_TASK STATEMENT_
Where a line of the records holds the string "vele", copy that line.

_EXERCISE INPUT_
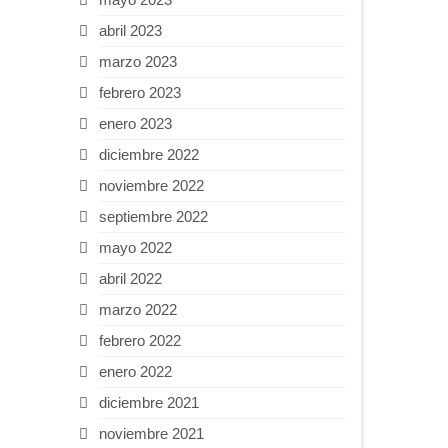
abril 2023
marzo 2023
febrero 2023
enero 2023
diciembre 2022
noviembre 2022
septiembre 2022
mayo 2022
abril 2022
marzo 2022
febrero 2022
enero 2022
diciembre 2021
noviembre 2021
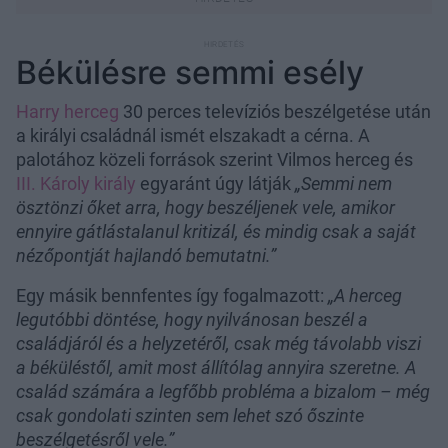
Békülésre semmi esély
Harry herceg
30 perces televíziós beszélgetése után
a királyi családnál ismét elszakadt a cérna. A
palotához közeli források szerint Vilmos herceg és
III. Károly király
egyaránt úgy látják
„Semmi nem
ösztönzi őket arra, hogy beszéljenek vele, amikor
ennyire gátlástalanul kritizál, és mindig csak a saját
nézőpontját hajlandó bemutatni.”
Egy másik bennfentes így fogalmazott:
„A herceg
legutóbbi döntése, hogy nyilvánosan beszél a
családjáról és a helyzetéről, csak még távolabb viszi
a béküléstől, amit most állítólag annyira szeretne. A
család számára a legfőbb probléma a bizalom – még
csak gondolati szinten sem lehet szó őszinte
beszélgetésről vele.”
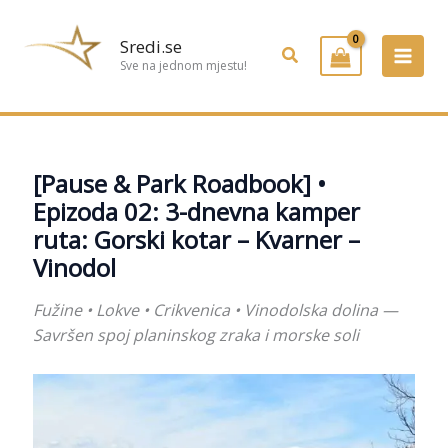
Preskoči
na
Sredi.se
Pretraživanje
sadržaj
Sve na jednom mjestu!
[Pause & Park Roadbook] •
Epizoda 02: 3-dnevna kamper
ruta: Gorski kotar – Kvarner –
Vinodol
Fužine • Lokve • Crikvenica • Vinodolska dolina —
Savršen spoj planinskog zraka i morske soli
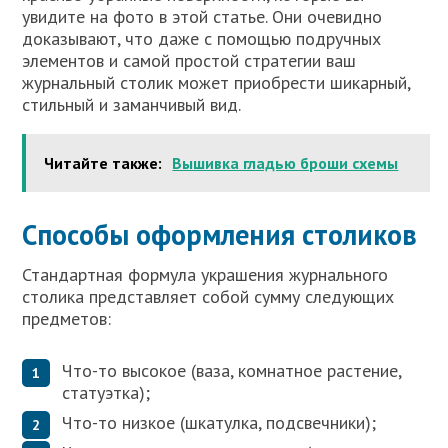
увидите на фото в этой статье. Они очевидно
доказывают, что даже с помощью подручных
элементов и самой простой стратегии ваш
журнальный столик может приобрести шикарный,
стильный и заманчивый вид.
Читайте также:
Вышивка гладью броши схемы
Способы оформления столиков
Стандартная формула украшения журнального
столика представляет собой сумму следующих
предметов:
Что-то высокое (ваза, комнатное растение,
статуэтка);
Что-то низкое (шкатулка, подсвечники);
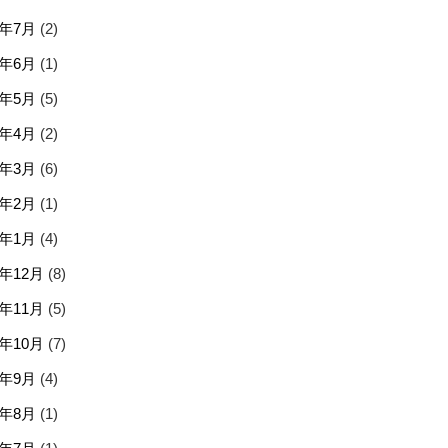
6年7月
(2)
6年6月
(1)
6年5月
(5)
6年4月
(2)
6年3月
(6)
6年2月
(1)
6年1月
(4)
5年12月
(8)
5年11月
(5)
5年10月
(7)
5年9月
(4)
5年8月
(1)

_ANSWER_
ösztönzi őket arra, hogy beszéljenek vele, amikor
beszélgetésről vele.”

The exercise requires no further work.